3. `p`: The distance metric. The default is Euclidean distance (2). Changing it to 1 is setting the distance to Manhattan.

In the cell below, instantiate a `knn` model using the default parameters.

In [None]:
# To compare results later, can try n_neighbors = 10 or another number
knn = KNeighborsClassifier()

## Cross validation
---

In the cell below, use `cross_val_score` to see what accuracy we can expect from our KNN model. The score will be an average from applying the model to each of the k-folds of the training set. 

Image from 
[Cross Validation Documentation](https://scikit-learn.org/stable/modules/cross_validation.html)

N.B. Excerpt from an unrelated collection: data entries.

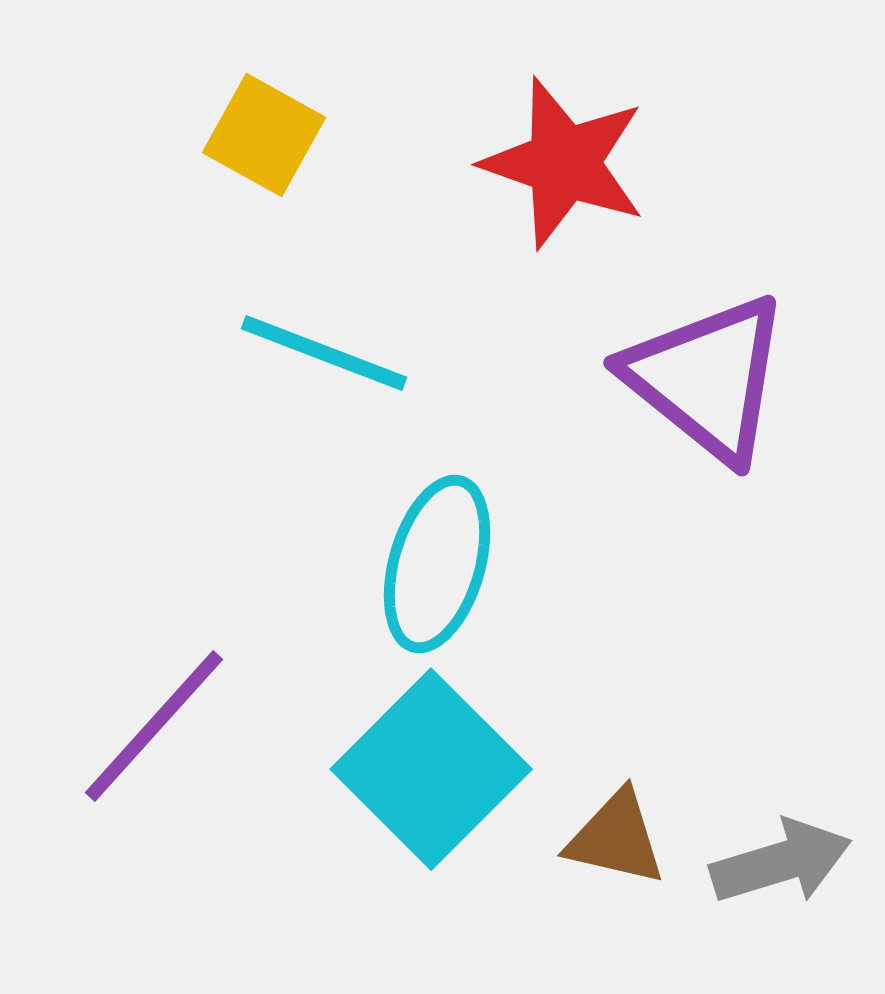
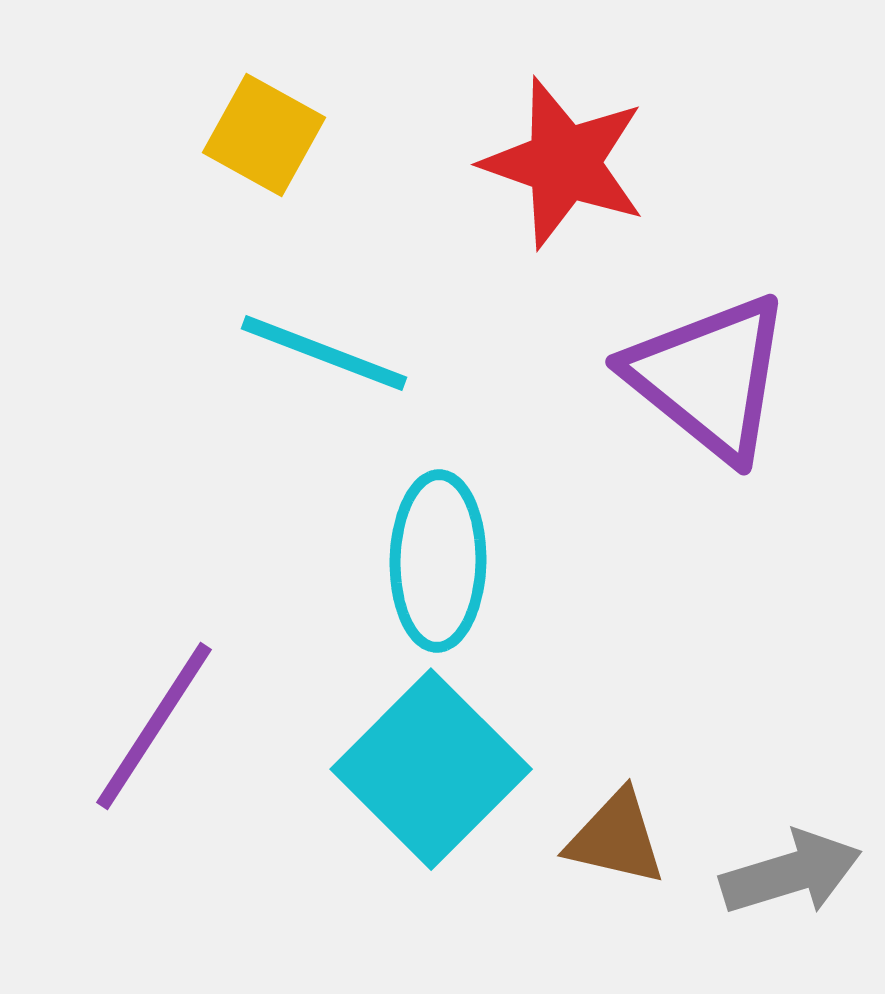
purple triangle: moved 2 px right, 1 px up
cyan ellipse: moved 1 px right, 3 px up; rotated 15 degrees counterclockwise
purple line: rotated 9 degrees counterclockwise
gray arrow: moved 10 px right, 11 px down
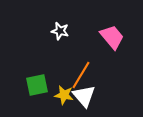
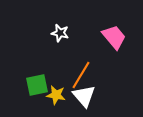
white star: moved 2 px down
pink trapezoid: moved 2 px right
yellow star: moved 8 px left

![image.png](attachment:image.png)

In [None]:
cross_val_score(knn, X_train_sc, y_train, cv=10).mean()

## Model fitting and evaluation
---

Now that we know what we can expect from our KNN model, let's 
1. fit the model to `X_train_sc`, `y_train`
2. score it on `X_test_sc`, `y_test`

## Evaluation

Since we are trying to predict one of three species, this is a multi-class classification. Let's check the classification metrics for these.

First import the required metrics functions:

In [None]:
# Import metrics.
from sklearn.metrics import confusion_matrix, plot_confusion_matrix, accuracy_score, plot_roc_curve, roc_auc_score, recall_score, precision_score, f1_score


Check the predictions by calling `predict()` and `predict_proba()` on X_test_sc

In [None]:
y_hat = knn.predict(X_test_sc)
y_hat

In [None]:
knn.predict_proba(X_test_sc)

## Confusion Matrix

Generate the confusion matrix. What will it look like now that we have three classes?

In [None]:
cm = confusion_matrix(y_test, y_hat)

In [None]:
cm

## Confusion DataFrame
---

Again we will create the pandas `DataFrame`.

In [None]:
cm_df = pd.DataFrame(cm, columns=['pred 0', 'pred 1', 'pred 2'], index=['actual 0', 'actual 1', 'actual 2'])
cm_df

In [None]:
plt.figure(figsize = (18,8))
sns.heatmap(confusion_matrix(y_test, y_hat), annot = True, xticklabels = flowers.target_names, yticklabels = flowers.target_names, cmap = 'summer_r')
plt.xlabel('Predicted Labels')
plt.ylabel('True Labels')
plt.show()

In [None]:
# The accuracy score evaluates the percentage of correct classificatons
accuracy_score(y_test, y_hat)

In [None]:
# Recall = sensitivity : TP/ (TP + FN)
# For multi class classification, to view the recall score for each label set average=None
recall_score(y_test, y_hat, average=None)

In [None]:
# Similarly we can calculate precision
precision_score(y_test, y_hat, average=None)

## Conclusion

K-Nearest Neighbors estimates the class by calculating the distance to known observations and then classifying according to the majority of k-neighbors. 

We can also generate the classification metrics for multiclass classification but considering each class or by averaging the scores.